Mar 25, 2009

Lindsay opens up :

After Zoe-Beth was buried, I stayed at my mom's for another week. I was not 'with' her father. I eventually went home, had my life handed back to me, and told, "Call if you need us!,". I rarely called. I felt guilty for her death, and didn't want to bother anyone. I had been on some form of pain-killers since I awoke from surgery. I stayed on them, ordered more scripts, and used them to mask both the physical pain and the emotional pain I was in, so that I could take care of L.O. and our home and animals...all alone. I found a doctor, who, because of my R.A. would prescribe even stronger meds.
They didn't always work completely of course, and the unresolved grief that bubbled up during the 'off' times on the meds, was more than I could bear. At one point I wanted to join Zoe-Beth. I was just so alone, and unable to reach out. Everyone thought that I was just being so strong, or ambivalent, depends on who you were talking to at that time, but I was in an emotional hell, and no one seemed to care.
One day I decided to take scissors to my wrist, but by the grace of God I only ended up cutting off ALL of my long locks instead,(note the picture in the, 'Under the Tree' post) and cut gashes into my legs that will probably prevent me from ever wearing a bathing suit again without a skirt.

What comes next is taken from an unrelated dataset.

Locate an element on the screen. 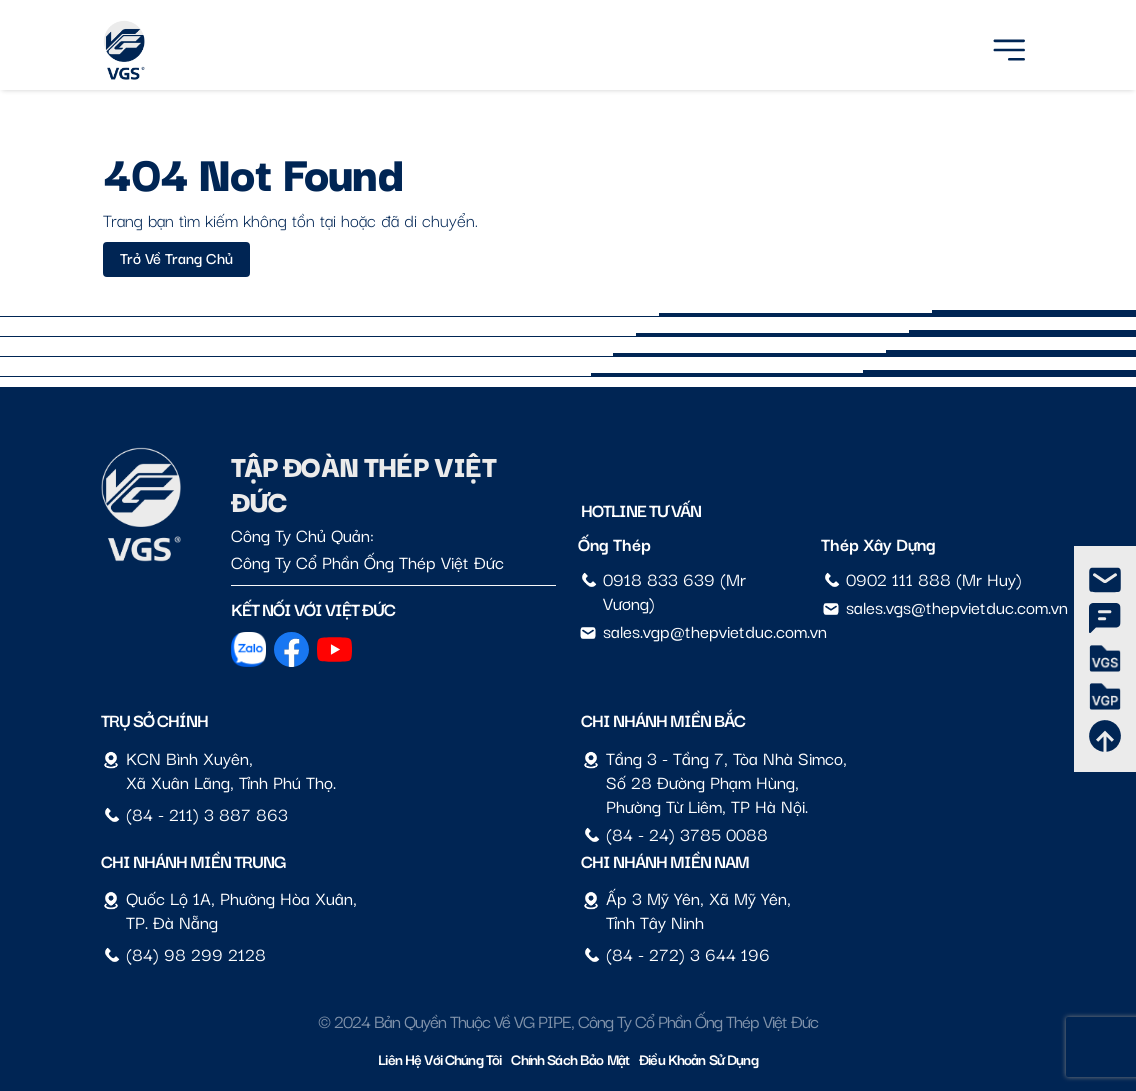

No one knew that I was going through this. I could not feel God at all, back then. My hair is finally growing out.
Meeting K again, changed a lot for me. I know he was sent from God, back into my life when I most needed him in it. He tried to understand it all. He listened, and still does.
He's helped me get off the meds and was completely understanding, and I have been opiate free for three weeks today. I started painting after the fifth day (I was lying on the couch unable to move for the first three days) I wasn't sure I could stop, and I wasn't willing to make this public until I felt I could beat this or was at least in the process. I'm not out of the woods, but I see the forest through the trees.
There is a two-fold reason for posting something this personal. Firstly, I know that opiate addiction is common for women leaving the hospital with a script for pain-killers and a box of their child's few belongings, instead of their baby. I just want those who are ashamed, like I was, to know that you're not alone. Zoe died in October of 07, and I've only stopped for three weeks. Hating myself for all of that time that I only coped by taking pain pills, helps/heals nothing. Now I'm trying to let God heal me, and trust Him to do it. I know he wants me well and joyful. I'm getting there.
Secondly, I believe that this is where my 'painter's block' has come from. I only wanted to paint the beauty, but it wasn't all beautiful. I've completed two beautiful works, with no sign of the blacks and reds (the colors that surrounded Zoe-Beth's birth)that fill my thoughts at times. I suppose I can't only paint the pretty part. I can only paint pieces of the truth, as I see it, and hope that they convey some beauty after all.
It's like I was with the pills. I couldn't take the good with the bad, I took pills to keep the 'bad' at bay, and it barely worked. With my work, I can't only represent the beauty, I must represent the struggle too. That's how I got where I am right this second. I must accurately portray the whole journey if this is to work out.
So, off to painting #3. I hope the sadness will add some beauty, and help me to heal from what was so scary and life-shattering almost a year and a half ago.

5 comments:

mel said...

Your honesty is inspiring..just as you are. I have not gone through the trials you have....but I'm sure that this post will help those that have and are going through them now.

God bless you, Mel

Lindsay said...

Thank you Mel :)

Ruth said...

Dearest, I haven't had time to read your last two posts till now and my heart just know and understands. I am so happy and proud of you for being off the drugs for three weeks. I am an alcoholic and had stopped drinking over four years ago, only to just slip back into that escape this past holiday season as I was so depressed. It is hard to have to face life without help but God is for real and His steadfast love and faithfulness is carrying us. Sending my love and encouragement. So, grateful that He has given us each other and to be allowed to be walking this road together. May your painting be inspired by HIM.

Jennifer Ross said...

God will give you the strength and healing that you need. Just cry out to Him.

~Jenny~

Snarky Belle said...

You are an amazing woman. I sit here with tears streaming down my cheeks. I am so sorry for the pain you have felt in this life.
Thank you for your honesty, for your understanding and for your courage in moving forward.

My daughter died 12 years ago. I often contemplated the ways I could take my life (that would be least painful for my husband). I lived in the deepest, darkest depths of despair for 4 years. Only coming up for air periodically.

I know there must be others like us. Your strength and courage in sharing your story could be the very thing to change a life.

God Bless You.
And, I am so happy to have found you.